#### ACTIVITY
Pictures aside, repeat the whole listing word for word.

#### DATA PROVIDED
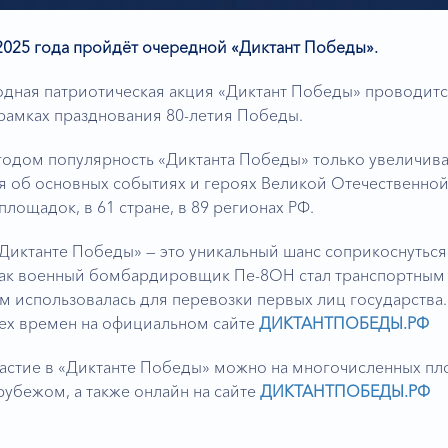
2025 года пройдёт очередной «Диктант Победы».
ная патриотическая акция «Диктант Победы» проводится 
рамках празднования 80-летия Победы.
одом популярность «Диктанта Победы» только увеличивае
я об основных событиях и героях Великой Отечественной
площадок, в 61 стране, в 89 регионах РФ.
«Диктанте Победы» — это уникальный шанс соприкоснуться
 как военный бомбардировщик Пе-8ОН стал транспортным
 использовалась для перевозки первых лиц государства.
тех времен на официальном сайте
ДИКТАНТПОБЕДЫ.РФ
астие в «Диктанте Победы» можно на многочисленных пл
 рубежом, а также онлайн на сайте
ДИКТАНТПОБЕДЫ.РФ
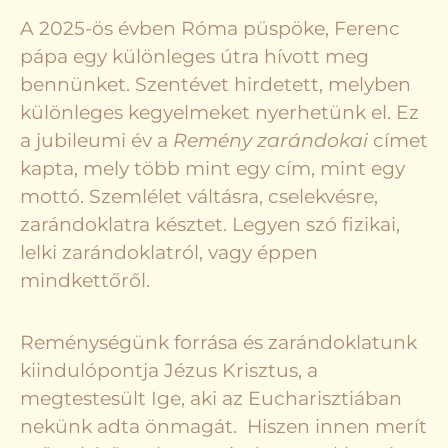
A 2025-ös évben Róma püspöke, Ferenc
pápa egy különleges útra hívott meg
bennünket. Szentévet hirdetett, melyben
különleges kegyelmeket nyerhetünk el. Ez
a jubileumi év a
Remény zarándokai
címet
kapta, mely több mint egy cím, mint egy
mottó. Szemlélet váltásra, cselekvésre,
zarándoklatra késztet. Legyen szó fizikai,
lelki zarándoklatról, vagy éppen
mindkettőről.
Reménységünk forrása és zarándoklatunk
kiindulópontja Jézus Krisztus, a
megtestesült Ige, aki az Eucharisztiában
nekünk adta önmagát. Hiszen innen merít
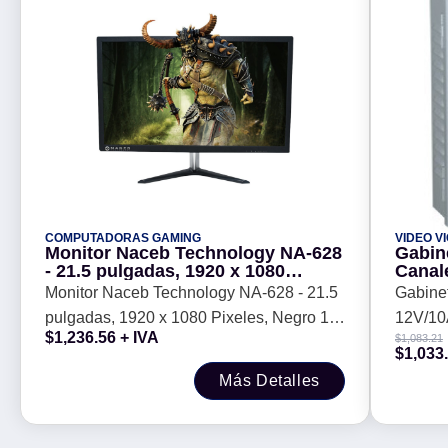
COMPUTADORAS GAMING
VIDEO V
Monitor Naceb Technology NA-628
Gabin
- 21.5 pulgadas, 1920 x 1080
Canal
Pixeles, Negro 1 Año de Garantía
Monitor Naceb Technology NA-628 - 21.5
Gabinet
con CT
pulgadas, 1920 x 1080 Pixeles, Negro 1
12V/1
$
1,236.56
+ IVA
$
1,083.21
Año de Garantía con CT
$
1,033
Más Detalles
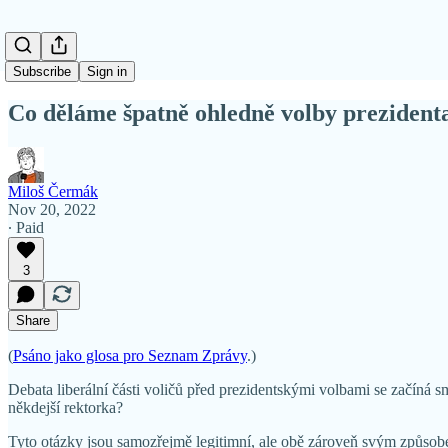
Subscribe
Sign in
Co děláme špatně ohledně volby preziden
Miloš Čermák
Nov 20, 2022
∙ Paid
3
Share
(
Psáno jako glosa pro Seznam Zprávy
.)
Debata liberální části voličů před prezidentskými volbami se začíná 
někdejší rektorka?
Tyto otázky jsou samozřejmě legitimní, ale obě zároveň svým způsobe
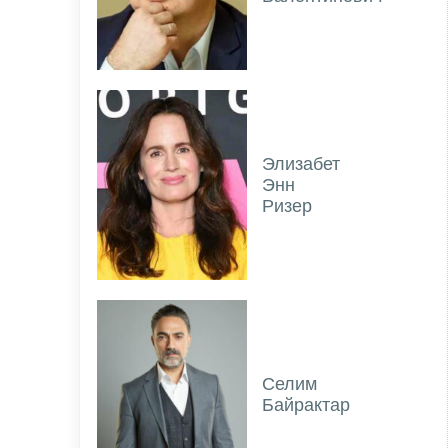
Элизабет
Энн
Ризер
Селим
Байрактар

#### EXPECTED ANSWER
2025 года пройдёт очередной «Диктант Победы».
ная патриотическая акция «Диктант Победы» проводится 
рамках празднования 80-летия Победы.
одом популярность «Диктанта Победы» только увеличивае
я об основных событиях и героях Великой Отечественной
площадок, в 61 стране, в 89 регионах РФ.
«Диктанте Победы» — это уникальный шанс соприкоснуться
 как военный бомбардировщик Пе-8ОН стал транспортным
 использовалась для перевозки первых лиц государства.
тех времен на официальном сайте
ДИКТАНТПОБЕДЫ.РФ
астие в «Диктанте Победы» можно на многочисленных пл
 рубежом, а также онлайн на сайте
ДИКТАНТПОБЕДЫ.РФ
A 2025-ös évben Róma püspöke, Ferenc
pápa egy különleges útra hívott meg
bennünket. Szentévet hirdetett, melyben
különleges kegyelmeket nyerhetünk el. Ez
a jubileumi év a
Remény zarándokai
címet
kapta, mely több mint egy cím, mint egy
mottó. Szemlélet váltásra, cselekvésre,
zarándoklatra késztet. Legyen szó fizikai,
lelki zarándoklatról, vagy éppen
mindkettőről.
Reménységünk forrása és zarándoklatunk
kiindulópontja Jézus Krisztus, a
megtestesült Ige, aki az Eucharisztiában
nekünk adta önmagát. Hiszen innen merít
COMPUTADORAS GAMING
VIDEO V
Monitor Naceb Technology NA-628
Gabin
- 21.5 pulgadas, 1920 x 1080
Canal
Pixeles, Negro 1 Año de Garantía
Monitor Naceb Technology NA-628 - 21.5
Gabinet
con CT
pulgadas, 1920 x 1080 Pixeles, Negro 1
12V/1
$
1,236.56
+ IVA
$
1,083.21
Año de Garantía con CT
$
1,033
Más Detalles
Subscribe
Sign in
Co děláme špatně ohledně volby preziden
Miloš Čermák
Nov 20, 2022
∙ Paid
3
Share
(
Psáno jako glosa pro Seznam Zprávy
.)
Debata liberální části voličů před prezidentskými volbami se začíná 
někdejší rektorka?
Tyto otázky jsou samozřejmě legitimní, ale obě zároveň svým způsobe
Элизабет
Энн
Ризер
Селим
Байрактар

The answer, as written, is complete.